Die Anforderungen an den Tagungs- und Kongressstandort Deutschland verändern sich rasant: Globale Unsicherheiten, steigende Nachhaltigkeitsanforderungen und neue Erwartungen von Veranstalterseite erfordern innovative Antworten. Kollaboration und Resilienz entwickeln sich dabei zu entscheidenden Erfolgsfaktoren.

 

Gemeinsam mit Veranstaltungsorten und Destinationen will das German Convention Bureau (GCB) zeigen, wie dieser Wandel aktiv gestaltet und die Zukunftsfähigkeit gesichert werden kann. Als „Premium Partner“ ist erneut H World International an Bord.
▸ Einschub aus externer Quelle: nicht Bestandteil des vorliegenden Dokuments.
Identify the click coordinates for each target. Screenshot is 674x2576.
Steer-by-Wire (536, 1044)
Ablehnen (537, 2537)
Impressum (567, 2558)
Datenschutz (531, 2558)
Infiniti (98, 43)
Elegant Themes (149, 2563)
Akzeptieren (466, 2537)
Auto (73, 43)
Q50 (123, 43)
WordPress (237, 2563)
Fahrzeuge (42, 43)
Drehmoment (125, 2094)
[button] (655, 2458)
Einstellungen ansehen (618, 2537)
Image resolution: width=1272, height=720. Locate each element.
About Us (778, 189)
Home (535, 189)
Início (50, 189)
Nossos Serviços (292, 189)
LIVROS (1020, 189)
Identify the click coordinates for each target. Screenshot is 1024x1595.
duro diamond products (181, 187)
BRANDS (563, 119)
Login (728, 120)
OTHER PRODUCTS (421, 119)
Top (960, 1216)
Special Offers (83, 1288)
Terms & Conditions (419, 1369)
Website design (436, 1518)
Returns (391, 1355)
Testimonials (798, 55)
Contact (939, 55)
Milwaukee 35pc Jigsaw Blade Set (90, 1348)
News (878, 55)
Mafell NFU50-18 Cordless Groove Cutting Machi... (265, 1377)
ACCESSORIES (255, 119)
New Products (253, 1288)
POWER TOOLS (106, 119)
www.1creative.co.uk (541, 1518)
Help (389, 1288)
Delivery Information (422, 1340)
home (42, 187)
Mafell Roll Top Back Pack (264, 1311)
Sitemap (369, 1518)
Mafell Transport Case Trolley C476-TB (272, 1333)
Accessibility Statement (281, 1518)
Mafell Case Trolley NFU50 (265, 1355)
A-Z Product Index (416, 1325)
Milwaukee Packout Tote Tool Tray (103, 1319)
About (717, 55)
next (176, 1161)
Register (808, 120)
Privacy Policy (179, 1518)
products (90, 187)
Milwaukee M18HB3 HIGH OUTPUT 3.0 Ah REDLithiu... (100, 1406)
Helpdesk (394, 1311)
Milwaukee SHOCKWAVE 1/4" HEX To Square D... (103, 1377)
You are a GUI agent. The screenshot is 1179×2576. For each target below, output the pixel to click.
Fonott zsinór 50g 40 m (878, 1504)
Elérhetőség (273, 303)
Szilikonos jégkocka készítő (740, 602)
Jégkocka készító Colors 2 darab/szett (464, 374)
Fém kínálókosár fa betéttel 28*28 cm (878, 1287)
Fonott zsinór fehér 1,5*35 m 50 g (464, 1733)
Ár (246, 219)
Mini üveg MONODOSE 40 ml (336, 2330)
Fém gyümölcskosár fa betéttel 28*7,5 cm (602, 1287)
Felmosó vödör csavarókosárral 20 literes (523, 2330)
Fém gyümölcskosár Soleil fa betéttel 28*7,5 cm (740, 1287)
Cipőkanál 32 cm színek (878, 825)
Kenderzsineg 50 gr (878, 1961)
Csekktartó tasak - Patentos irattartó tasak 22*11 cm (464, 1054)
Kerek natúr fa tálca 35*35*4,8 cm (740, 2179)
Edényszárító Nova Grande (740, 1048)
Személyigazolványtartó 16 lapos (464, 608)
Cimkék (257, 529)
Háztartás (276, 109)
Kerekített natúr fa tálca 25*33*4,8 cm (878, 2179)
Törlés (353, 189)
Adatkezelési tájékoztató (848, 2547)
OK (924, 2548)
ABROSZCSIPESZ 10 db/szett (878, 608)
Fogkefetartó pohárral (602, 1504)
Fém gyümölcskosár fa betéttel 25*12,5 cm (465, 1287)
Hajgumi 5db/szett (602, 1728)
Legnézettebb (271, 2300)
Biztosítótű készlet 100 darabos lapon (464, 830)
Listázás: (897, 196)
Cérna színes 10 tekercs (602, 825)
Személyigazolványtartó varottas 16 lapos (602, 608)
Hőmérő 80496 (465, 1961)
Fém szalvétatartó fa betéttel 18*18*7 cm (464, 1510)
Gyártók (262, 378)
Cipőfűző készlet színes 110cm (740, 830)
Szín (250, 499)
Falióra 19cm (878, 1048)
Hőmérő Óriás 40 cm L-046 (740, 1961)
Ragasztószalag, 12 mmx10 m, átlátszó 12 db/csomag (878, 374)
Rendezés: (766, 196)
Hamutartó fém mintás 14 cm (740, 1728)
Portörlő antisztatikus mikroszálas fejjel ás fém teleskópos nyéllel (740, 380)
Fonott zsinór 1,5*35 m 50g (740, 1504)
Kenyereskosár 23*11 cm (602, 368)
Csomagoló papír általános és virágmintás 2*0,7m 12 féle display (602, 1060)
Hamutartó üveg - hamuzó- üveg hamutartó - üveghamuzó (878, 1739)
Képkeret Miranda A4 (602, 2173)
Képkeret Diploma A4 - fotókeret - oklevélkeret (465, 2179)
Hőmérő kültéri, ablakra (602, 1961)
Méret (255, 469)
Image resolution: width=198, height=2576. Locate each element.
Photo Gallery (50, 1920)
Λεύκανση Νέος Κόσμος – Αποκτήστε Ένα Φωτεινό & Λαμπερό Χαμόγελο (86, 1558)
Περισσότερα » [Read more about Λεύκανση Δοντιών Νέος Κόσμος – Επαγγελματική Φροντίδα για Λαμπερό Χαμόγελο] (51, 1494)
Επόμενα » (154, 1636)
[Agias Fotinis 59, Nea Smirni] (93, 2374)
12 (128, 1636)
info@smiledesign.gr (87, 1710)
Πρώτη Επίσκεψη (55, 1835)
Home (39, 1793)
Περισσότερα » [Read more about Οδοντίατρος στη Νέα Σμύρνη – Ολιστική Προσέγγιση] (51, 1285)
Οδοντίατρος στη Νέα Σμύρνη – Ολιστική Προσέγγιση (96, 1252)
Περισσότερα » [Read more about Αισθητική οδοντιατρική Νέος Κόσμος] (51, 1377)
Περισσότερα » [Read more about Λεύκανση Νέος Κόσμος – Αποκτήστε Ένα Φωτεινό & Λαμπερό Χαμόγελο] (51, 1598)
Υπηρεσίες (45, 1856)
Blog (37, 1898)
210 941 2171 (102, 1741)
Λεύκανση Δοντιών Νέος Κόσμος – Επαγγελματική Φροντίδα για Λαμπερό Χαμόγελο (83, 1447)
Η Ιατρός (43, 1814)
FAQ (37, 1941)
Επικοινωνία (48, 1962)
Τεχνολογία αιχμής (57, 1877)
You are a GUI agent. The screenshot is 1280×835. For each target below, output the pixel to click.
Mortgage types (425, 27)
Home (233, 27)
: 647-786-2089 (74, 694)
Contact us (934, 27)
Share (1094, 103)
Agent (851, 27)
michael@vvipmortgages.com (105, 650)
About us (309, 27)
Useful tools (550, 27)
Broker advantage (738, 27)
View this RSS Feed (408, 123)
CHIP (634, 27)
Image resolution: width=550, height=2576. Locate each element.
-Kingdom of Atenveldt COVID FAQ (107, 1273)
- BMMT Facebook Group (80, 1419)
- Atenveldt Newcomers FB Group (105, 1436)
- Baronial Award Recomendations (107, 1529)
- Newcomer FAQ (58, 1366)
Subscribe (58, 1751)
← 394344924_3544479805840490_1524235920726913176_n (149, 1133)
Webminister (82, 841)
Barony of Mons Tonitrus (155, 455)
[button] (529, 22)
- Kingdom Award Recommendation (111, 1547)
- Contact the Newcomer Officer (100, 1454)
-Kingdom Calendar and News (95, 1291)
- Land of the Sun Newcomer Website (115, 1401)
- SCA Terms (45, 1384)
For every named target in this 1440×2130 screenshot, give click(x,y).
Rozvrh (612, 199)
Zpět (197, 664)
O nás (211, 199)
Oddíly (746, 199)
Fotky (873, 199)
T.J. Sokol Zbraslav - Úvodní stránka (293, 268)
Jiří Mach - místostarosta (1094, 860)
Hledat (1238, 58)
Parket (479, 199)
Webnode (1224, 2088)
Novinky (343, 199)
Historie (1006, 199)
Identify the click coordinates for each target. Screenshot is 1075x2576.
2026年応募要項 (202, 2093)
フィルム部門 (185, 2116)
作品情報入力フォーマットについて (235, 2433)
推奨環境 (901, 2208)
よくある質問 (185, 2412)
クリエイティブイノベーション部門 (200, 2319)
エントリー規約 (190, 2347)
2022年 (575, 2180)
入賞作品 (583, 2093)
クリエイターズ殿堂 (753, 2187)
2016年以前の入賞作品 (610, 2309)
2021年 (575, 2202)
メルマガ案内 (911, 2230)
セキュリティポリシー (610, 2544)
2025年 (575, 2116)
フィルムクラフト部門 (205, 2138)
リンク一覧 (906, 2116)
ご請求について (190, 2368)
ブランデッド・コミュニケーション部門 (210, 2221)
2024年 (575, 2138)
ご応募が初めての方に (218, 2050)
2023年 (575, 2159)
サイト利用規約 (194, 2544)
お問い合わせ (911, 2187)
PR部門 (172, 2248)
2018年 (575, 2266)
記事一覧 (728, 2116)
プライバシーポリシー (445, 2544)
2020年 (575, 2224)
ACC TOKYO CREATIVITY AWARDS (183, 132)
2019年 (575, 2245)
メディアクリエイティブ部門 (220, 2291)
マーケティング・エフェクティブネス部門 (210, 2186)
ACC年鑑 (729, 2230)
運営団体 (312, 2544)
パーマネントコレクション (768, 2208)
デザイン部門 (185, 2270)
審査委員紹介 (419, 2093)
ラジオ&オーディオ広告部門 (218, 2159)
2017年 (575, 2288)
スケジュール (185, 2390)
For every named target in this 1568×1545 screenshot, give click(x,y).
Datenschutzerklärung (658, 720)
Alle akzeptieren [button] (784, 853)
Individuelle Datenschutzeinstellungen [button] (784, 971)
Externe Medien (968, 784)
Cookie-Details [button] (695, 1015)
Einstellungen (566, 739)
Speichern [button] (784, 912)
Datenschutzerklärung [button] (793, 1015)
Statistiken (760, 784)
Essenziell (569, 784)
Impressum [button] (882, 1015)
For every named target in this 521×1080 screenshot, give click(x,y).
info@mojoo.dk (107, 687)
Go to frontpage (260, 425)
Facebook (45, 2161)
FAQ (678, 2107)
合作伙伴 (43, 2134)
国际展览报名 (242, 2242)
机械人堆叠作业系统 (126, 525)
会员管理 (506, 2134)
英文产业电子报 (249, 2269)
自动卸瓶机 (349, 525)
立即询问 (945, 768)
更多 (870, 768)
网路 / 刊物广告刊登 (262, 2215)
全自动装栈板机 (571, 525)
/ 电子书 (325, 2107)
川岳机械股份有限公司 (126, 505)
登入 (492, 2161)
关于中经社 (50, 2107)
Ebenfalls wie im letzten Jahr kooperieren Darmstadtium, Frankfurt Airport Marriott Hotel und Sheraton Frankfurt Airport Hotel & Conference Center, Convention Bureau Thüringen und Schleswig-Holstein Convention Bureau 2026 im Rahmen des „Partner im Fokus“-Programms mit dem GCB.

 

Erfolgreiche Zusammenarbeit sei längst mehr als ein „Nice-to-have“, betont das GCB. Sie bilde die Grundlage für Innovation und nachhaltige Entwicklung im Business-Events-Sektor. Das Darmstadtium habe den Austausch und das Lernen voneinander innerhalb der verschiedenen Fachbereiche und zwischen Teams in seiner Unternehmens-DNA verankert. Insbesondere die enge Verbindung zur Technischen Universität Darmstadt spiele dabei eine zentrale Rolle. In Kollaboration mit den verschiedenen unterschiedlichen Fachbereichen der Universität können laut GCB Wissen und Innovation gezielt in die Weiterentwicklung des Kongresszentrums eingebracht werden.

 

Auch das in der Tourismus-Agentur Schleswig-Holstein angesiedelte Schleswig-Holstein Convention Bureau verstehe Kollaboration als Kern seines Selbstverständnisses. In der Zusammenarbeit mit Wirtschaft, Wissenschaft, Politik und Tourismus setze die Organisation auf transparente Prozesse, klar definierte Rollen und langfristige Partnerschaften. Erfolgsentscheidend seien dabei gemeinsame Ziele und offene Kommunikation. Besonders bewährt hätten sich kooperative Formate wie thematische Arbeitsgruppen oder gemeinsame Pilotprojekte, beispielsweise zu nachhaltigen Events oder wissenschaftsnahen Kongressen. „Sie zeigen, dass Kollaboration ihre Wirkung vor allem dann entfaltet, wenn Vertrauen und Verlässlichkeit über formale Partnerschaften hinausgehen“, sagt Enrique García Ríos, Manager Schleswig-Holstein Convention Bureau.

 

Im Frankfurt Airport Marriott Hotel und Sheraton Frankfurt Airport Hotel & Conference Center treibe Kollaboration als Innovationsmotor die Entwicklung voran, so das GCB. Die Einbindung von Partnern bereits ab der Brainstorming-Phase im Sinne einer „Co-Creation ab Tag 1“ sowie ein offener Umgang mit Wissen und Herausforderungen schüfen echte Synergien. Praxisbeispiele wie die Zusammenarbeit mit Eventpartnern oder die langjährige Kooperation mit dem GCB verdeutlichten, wie partnerschaftliches Handeln den Standort Deutschland stärke und komplexe Events erfolgreich mache.

 

Das Convention Bureau Thüringen lebe Kollaboration innerhalb seines starkes Netzwerks, das im Rahmen von Treffen, Webinaren und Schulungsangeboten gepflegt werde. Neben der Zusammenarbeit mit Kongress- und Tagungshäusern, Eventlocations, Tagungshotels und spezialisierten Dienstleistern stehe der Austausch mit MICE-Kollegen in anderen Bundesländern und dem GCB im Mittelpunkt. Transparenz, Ehrlichkeit und Begegnung auf Augenhöhe seien dabei entscheidend: „Der offene Austausch - ob in digitalen Formaten, bei jährlichen Präsenztreffen oder ‘auf dem kurzen Dienstweg’ - hat sich dabei als besonders wertvoll erwiesen“, sagt Kristin Beinarowitz vom Convention Bureau Thüringen.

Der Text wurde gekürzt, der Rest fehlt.